> [Required work]: Write only the count of lines that hold the word "pediatrician" in the listing.
*** Opening Given entries ***
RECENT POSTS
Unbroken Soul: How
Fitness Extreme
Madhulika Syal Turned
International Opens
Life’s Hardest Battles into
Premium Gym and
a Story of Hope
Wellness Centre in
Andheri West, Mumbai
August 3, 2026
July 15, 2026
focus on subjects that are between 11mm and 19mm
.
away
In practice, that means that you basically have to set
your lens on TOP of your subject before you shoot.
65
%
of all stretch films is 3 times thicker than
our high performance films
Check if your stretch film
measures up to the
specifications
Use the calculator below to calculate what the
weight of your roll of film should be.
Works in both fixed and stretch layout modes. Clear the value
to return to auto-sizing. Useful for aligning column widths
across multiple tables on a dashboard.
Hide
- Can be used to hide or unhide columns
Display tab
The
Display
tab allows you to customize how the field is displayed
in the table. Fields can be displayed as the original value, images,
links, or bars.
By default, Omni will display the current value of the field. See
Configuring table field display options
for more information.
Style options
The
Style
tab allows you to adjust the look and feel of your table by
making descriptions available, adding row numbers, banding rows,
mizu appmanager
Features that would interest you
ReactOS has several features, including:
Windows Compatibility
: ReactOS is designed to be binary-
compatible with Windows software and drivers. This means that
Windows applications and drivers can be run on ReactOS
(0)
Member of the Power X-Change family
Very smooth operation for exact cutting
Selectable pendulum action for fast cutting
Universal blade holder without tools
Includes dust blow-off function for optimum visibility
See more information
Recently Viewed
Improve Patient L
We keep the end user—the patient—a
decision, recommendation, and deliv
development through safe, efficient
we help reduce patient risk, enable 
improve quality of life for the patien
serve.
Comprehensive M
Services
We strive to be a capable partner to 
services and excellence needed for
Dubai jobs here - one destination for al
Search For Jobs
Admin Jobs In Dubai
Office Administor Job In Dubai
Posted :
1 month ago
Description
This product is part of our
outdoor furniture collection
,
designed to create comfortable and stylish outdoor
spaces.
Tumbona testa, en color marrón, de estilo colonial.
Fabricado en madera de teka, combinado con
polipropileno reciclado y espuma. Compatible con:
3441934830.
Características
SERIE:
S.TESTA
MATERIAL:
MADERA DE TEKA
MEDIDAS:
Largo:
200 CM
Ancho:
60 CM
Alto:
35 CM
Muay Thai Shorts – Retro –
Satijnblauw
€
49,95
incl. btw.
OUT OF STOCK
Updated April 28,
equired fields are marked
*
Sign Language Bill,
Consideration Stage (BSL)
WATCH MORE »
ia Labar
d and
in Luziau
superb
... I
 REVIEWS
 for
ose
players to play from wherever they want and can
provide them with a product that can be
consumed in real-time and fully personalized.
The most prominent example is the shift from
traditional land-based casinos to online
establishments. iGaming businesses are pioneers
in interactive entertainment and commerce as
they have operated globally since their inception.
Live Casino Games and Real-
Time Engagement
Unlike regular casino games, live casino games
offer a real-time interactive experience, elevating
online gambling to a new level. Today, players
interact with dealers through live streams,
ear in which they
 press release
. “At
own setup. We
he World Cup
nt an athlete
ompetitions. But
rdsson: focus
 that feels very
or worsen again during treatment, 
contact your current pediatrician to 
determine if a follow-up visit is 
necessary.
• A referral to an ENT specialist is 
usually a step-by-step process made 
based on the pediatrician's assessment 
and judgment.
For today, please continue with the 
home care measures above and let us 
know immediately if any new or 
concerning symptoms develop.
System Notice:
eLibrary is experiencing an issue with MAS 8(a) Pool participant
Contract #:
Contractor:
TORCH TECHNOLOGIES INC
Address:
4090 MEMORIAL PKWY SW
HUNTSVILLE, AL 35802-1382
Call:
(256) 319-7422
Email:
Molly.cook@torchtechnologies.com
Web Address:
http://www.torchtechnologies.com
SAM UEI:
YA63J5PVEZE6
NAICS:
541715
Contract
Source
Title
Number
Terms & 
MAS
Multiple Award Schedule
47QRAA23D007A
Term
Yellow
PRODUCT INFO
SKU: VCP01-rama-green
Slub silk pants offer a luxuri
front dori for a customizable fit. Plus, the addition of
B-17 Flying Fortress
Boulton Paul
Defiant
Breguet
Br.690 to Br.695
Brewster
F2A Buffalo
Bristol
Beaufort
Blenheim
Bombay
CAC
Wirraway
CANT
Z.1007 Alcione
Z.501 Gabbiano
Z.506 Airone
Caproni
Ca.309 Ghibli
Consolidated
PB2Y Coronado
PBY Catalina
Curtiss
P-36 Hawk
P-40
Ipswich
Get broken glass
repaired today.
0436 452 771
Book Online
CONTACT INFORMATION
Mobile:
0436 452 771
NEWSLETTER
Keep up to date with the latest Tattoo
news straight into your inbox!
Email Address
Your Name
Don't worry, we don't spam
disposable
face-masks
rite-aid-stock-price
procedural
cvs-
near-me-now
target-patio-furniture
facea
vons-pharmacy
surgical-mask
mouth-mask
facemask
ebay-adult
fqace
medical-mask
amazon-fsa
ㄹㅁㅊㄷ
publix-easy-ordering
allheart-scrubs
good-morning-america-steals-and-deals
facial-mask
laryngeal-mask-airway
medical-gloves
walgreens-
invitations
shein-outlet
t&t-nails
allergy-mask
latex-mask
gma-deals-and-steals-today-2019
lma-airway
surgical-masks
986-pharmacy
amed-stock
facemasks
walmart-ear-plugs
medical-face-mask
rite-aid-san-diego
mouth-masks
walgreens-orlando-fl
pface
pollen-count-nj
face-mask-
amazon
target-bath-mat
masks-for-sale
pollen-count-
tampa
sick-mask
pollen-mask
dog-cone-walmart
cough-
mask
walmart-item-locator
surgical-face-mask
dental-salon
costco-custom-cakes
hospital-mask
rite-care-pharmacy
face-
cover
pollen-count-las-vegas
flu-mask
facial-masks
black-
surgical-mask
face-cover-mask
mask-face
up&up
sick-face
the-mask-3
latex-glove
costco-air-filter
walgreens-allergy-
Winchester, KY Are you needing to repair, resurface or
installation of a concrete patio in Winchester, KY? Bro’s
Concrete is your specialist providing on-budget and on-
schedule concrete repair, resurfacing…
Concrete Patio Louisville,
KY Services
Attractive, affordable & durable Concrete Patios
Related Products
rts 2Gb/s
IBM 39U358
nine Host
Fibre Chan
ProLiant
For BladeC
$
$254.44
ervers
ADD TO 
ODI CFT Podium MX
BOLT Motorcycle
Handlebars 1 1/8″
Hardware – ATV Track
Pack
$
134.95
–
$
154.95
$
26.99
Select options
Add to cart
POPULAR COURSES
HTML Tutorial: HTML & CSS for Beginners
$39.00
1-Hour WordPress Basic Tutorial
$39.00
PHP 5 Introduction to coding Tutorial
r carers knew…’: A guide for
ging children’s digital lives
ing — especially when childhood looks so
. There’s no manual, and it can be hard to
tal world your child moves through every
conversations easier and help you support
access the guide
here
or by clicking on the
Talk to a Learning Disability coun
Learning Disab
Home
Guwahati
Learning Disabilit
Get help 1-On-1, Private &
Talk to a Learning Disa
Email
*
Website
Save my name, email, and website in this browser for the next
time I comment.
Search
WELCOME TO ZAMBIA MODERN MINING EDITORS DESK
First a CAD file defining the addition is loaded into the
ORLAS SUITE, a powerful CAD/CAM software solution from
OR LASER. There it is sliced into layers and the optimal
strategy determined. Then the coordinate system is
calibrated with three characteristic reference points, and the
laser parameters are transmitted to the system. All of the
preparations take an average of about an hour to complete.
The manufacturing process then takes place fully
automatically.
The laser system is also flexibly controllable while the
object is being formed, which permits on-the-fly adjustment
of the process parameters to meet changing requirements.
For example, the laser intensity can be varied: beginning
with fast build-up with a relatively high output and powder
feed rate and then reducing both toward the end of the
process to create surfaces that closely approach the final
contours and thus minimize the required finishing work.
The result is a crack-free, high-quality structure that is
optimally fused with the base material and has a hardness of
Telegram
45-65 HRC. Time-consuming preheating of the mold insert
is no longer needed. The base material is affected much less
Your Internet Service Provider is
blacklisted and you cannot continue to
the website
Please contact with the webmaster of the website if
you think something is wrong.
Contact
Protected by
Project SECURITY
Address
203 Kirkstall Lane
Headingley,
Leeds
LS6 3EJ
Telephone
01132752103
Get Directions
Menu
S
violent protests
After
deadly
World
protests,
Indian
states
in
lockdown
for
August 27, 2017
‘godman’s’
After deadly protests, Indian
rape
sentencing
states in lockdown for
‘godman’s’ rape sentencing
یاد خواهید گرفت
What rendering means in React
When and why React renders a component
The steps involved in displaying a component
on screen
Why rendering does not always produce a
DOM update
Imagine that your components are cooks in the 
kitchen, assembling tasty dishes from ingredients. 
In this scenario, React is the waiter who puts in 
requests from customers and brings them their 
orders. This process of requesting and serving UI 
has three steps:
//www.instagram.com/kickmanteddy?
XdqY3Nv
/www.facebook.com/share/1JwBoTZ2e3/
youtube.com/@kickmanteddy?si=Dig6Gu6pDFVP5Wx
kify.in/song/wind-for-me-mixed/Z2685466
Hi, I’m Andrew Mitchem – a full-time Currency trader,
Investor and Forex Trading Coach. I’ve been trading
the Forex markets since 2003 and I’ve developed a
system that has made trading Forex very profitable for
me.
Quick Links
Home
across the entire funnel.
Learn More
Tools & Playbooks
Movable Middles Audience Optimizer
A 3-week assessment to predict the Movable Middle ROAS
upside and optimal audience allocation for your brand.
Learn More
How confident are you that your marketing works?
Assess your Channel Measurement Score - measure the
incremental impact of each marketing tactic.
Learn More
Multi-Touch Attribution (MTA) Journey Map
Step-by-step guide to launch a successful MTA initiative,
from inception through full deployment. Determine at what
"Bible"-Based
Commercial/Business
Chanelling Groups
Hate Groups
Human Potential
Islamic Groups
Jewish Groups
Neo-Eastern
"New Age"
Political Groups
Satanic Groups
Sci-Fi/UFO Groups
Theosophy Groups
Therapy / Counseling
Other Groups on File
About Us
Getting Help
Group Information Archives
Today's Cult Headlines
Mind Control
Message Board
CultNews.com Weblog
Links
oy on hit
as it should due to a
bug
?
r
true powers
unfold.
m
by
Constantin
*** Closing Given entries ***
> [Answer for the task]: 2